The first of these functions can be, and often are, served by titles and prefaces, but there are two important points of difference between titles/prefaces and authorial notes. One is that a note can explain a local detail in a poem in ways in which title and preface cannot; the other is that a note is certainly always composed after a poem is written and speaks strongly to a poet’s concern with the audience, whereas one cannot unequivocally claim the same about a poem’s title. This second point of difference is particularly obvious in a social poem addressed to a friend as a sort of verse epistle: the friend needs no notes to understand the references made in the poem, but a reader other than the friend in question most likely would. There are numerous social poems in the premodern Chinese tradition, but the existence of the explanatory notes in those poems points to a concern going beyond the immediate compositional occasion and the poet’s immediate social circle. In all self-commentaries and self-exegeses, an author actively inserts their voice into a text and insists on a specific understanding—a proper understanding— of a line, a passage, or a work as a whole, through which they attempt to exert authority over a text and control its meaning.

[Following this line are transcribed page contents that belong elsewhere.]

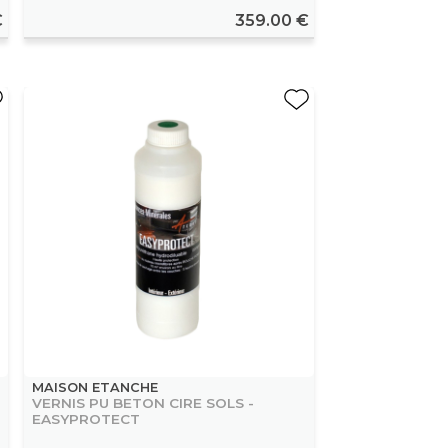
€
359.00 €
MAISON ETANCHE
VERNIS PU BETON CIRE SOLS -
EASYPROTECT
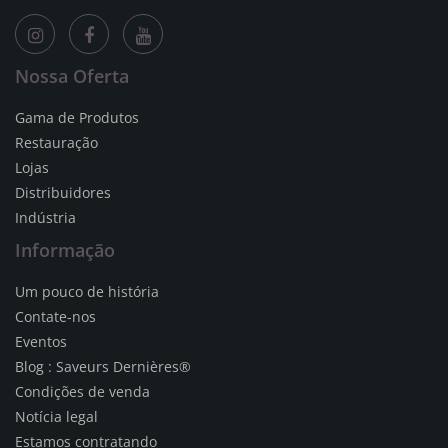
Nossa Oferta
Gama de Produtos
Restauração
Lojas
Distribuidores
Indústria
Informação
Um pouco de história
Contate-nos
Eventos
Blog : Saveurs Dernières®
Condições de venda
Notícia legal
Estamos contratando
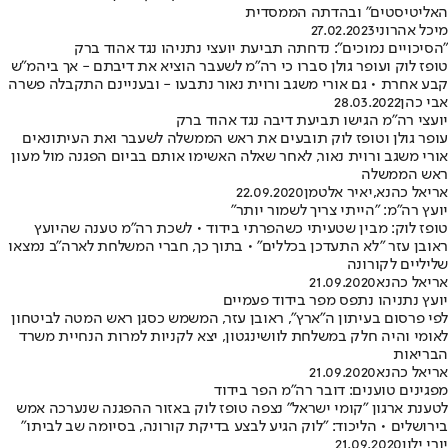
האליטיסטים" ובהדתה הממסדית
מיכל אהרוני
27.02.2023
"הסיכויים נמוכים": נדחתה תביעת יועצי נתניהו נגד אהוד ברק
טופז לוק ועופר גולן סברו כי רה"מ לשעבר הוציא את דיבתם - אך ביהמ"ש
קבע אחרת • גם אורי משגב ורוית נאור נתבעו - ובעניינם התקבלה פשרה
אבי כהן
28.03.2022
יועצי רה"מ הגישו תביעת דיבה נגד אהוד ברק
עופר גולן וטופז לוק תובעים את ראש הממשלה לשעבר ואת העיתונאים
אורי משגב ורוית נאור, לאחר שאלה האשימו אותם בביום הפגנה מול מעון
ראש הממשלה
אריאל כהנא
,
יאיר אלטמן
22.09.2020
יועץ רה"מ: "הייתי צריך לשמור יותר"
טופז לוק: מבין שטעיתי כשהפרתי בידוד • לשכת רה"מ טענה שהיועץ
ראובן עזר "לא התעדכן בכללים" • בתוך כך, חברי המשלחת לארה"ב נמצאו
שליליים לקורונה
אריאל כהנא
21.09.2020
יועץ נתניהו נתפס מפר בידוד פעמיים
לפי פרסום בעיתון ה"ארץ", ראובן עזר, המשמש כסגן ראש המטה לביטחון
לאומי והיה חלק במשלחת לוושינגטון, יצא לקניות למרות הנחיית משרד
הבריאות
אריאל כהנא
21.09.2020
מפגינים טוענים: דובר רה"מ הפר בידוד
לטענת ארגון "קומי ישראל" נצפה טופז לוק באזור ההפגנה שנערכה אמש
בירושלים • הליכוד: "לוק הגיע לבצע בדיקת קורונה, בסיומה שב לביתו"
יורי ילון
21.09.2020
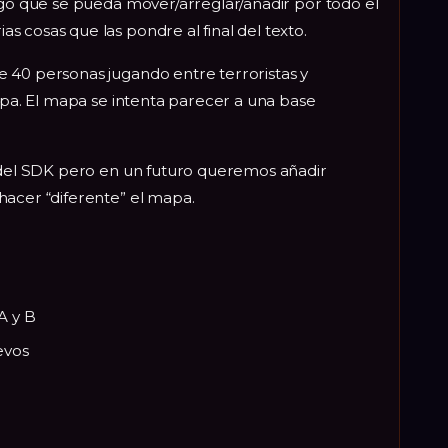
lgo que se pueda mover/arreglar/añadir por todo el
 cosas que las pondre al final del texto.
 40 personas jugando entre terroristas y
mapa. El mapa se intenta parecer a una base
n del SDK pero en un futuro queremos añadir
hacer “diferente” el mapa.
A y B
evos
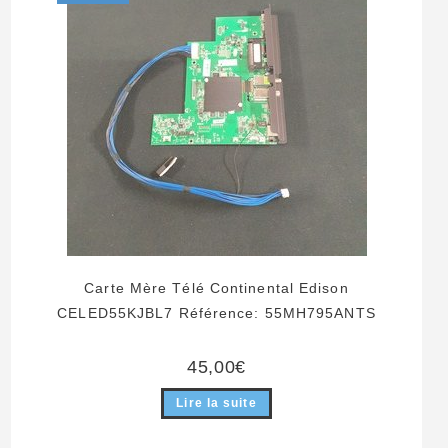
Carte Mère Télé Continental Edison
CELED55KJBL7 Référence: 55MH795ANTS
45,00
€
Lire la suite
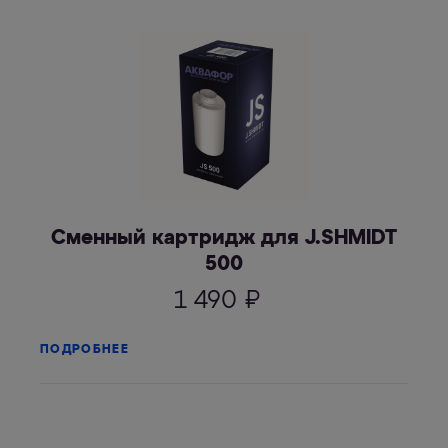
Сменный картридж для J.SHMIDT
500
1 490
₽
ПОДРОБНЕЕ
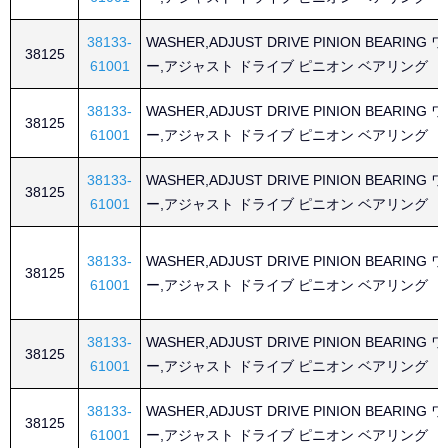
38133-
WASHER,ADJUST DRIVE PINION BEARING
38125
61001
ー,アジャスト ドライブ ピニオン ベアリング
38133-
WASHER,ADJUST DRIVE PINION BEARING
38125
61001
ー,アジャスト ドライブ ピニオン ベアリング
38133-
WASHER,ADJUST DRIVE PINION BEARING
38125
61001
ー,アジャスト ドライブ ピニオン ベアリング
38133-
WASHER,ADJUST DRIVE PINION BEARING
38125
61001
ー,アジャスト ドライブ ピニオン ベアリング
38133-
WASHER,ADJUST DRIVE PINION BEARING
38125
61001
ー,アジャスト ドライブ ピニオン ベアリング
38133-
WASHER,ADJUST DRIVE PINION BEARING
38125
61001
ー,アジャスト ドライブ ピニオン ベアリング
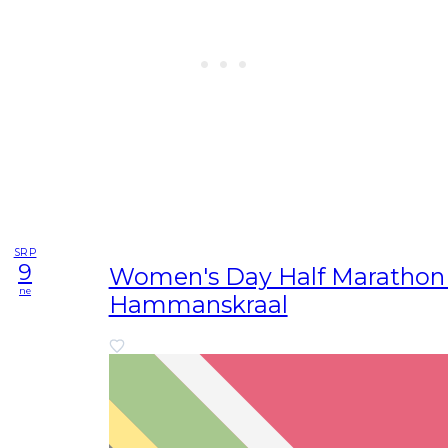
SRP
9
Women's Day Half Marathon 
ne
Hammanskraal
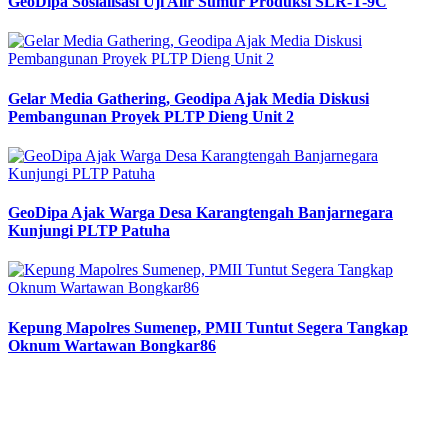
GeoDipa Sosialisasi Uji Alir Sumur Produksi SLR-T-9C
Gelar Media Gathering, Geodipa Ajak Media Diskusi
Pembangunan Proyek PLTP Dieng Unit 2
GeoDipa Ajak Warga Desa Karangtengah Banjarnegara
Kunjungi PLTP Patuha
Kepung Mapolres Sumenep, PMII Tuntut Segera Tangkap
Oknum Wartawan Bongkar86
Previous
Next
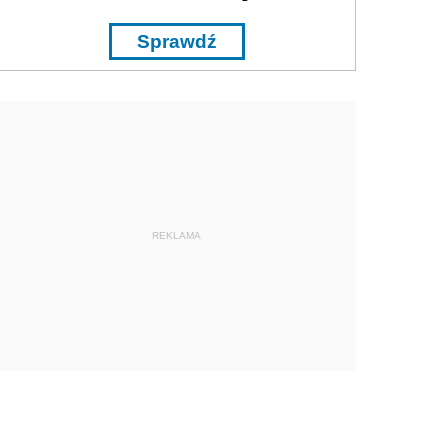
Sprawdź
REKLAMA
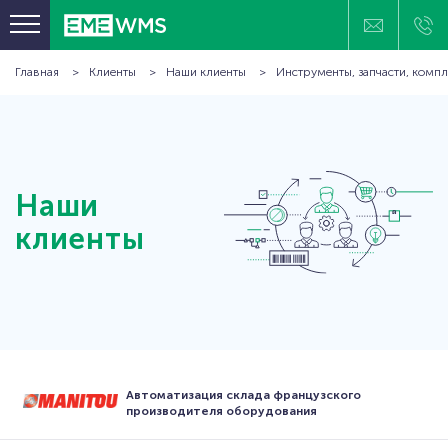
Главная
Клиенты
Наши клиенты
Инструменты, запчасти, комп
ПРОГРАММНЫЕ ПРОДУКТЫ
ОТРАСЛЕВЫЕ РЕШЕНИЯ
КЛИЕНТЫ
ПРОЕКТЫ
Наши
ТЕХНОЛОГИИ И ОБОРУДОВАНИЕ
клиенты
БАЗА ЗНАНИЙ
О КОМПАНИИ
КОНТАКТЫ
Автоматизация склада французского
производителя оборудования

Although by no means a unique Chinese phenomenon in world literature, self-exegesis is prevalent in classical Chinese poetry from the late eighth century onward. In fact, it is one of the formal features distinguishing it from modern Chinese vernacular poems, which are largely devoid of authorial notes. It deserves more critical reflection than what it has received so far. In this essay I discuss self-exegesis in medieval Chinese poetic writings with these questions in mind: When did self-exegesis first become notable and eventually become a habitual practice in the Chinese poetic tradition, and what does it mean? How did a self-exegesis function in its interaction with the poetic text and what does that tell us about how the author envisions each form? In what follows I will first reconstruct a history of authorial notes in early medieval poetic writings as we know it, with a focus on two famous rhapsodies that come with a selfcommentary: Xie Lingyun’s 謝靈運 (368–433) “Fu on Dwelling in the Mountains” 山居賦 and Yan Zhitui’s 顔之推 (531–590s) “Fu on Viewing My Life” 觀我生賦; I read the latter in juxtaposition with Yu Xin’s 庾信 (513–581) “Fu on Lamenting the South” 哀江南賦, the other well-known autobiographical rhapsody from the late sixth century by an author with similar experience who nevertheless did not add a self-exegesis to his work. The essay concludes with a consideration of Du Fu’s 杜甫 (712–770) poetry, which marks the beginning of the popularity of writing self-exegesis for one’s shi poetry.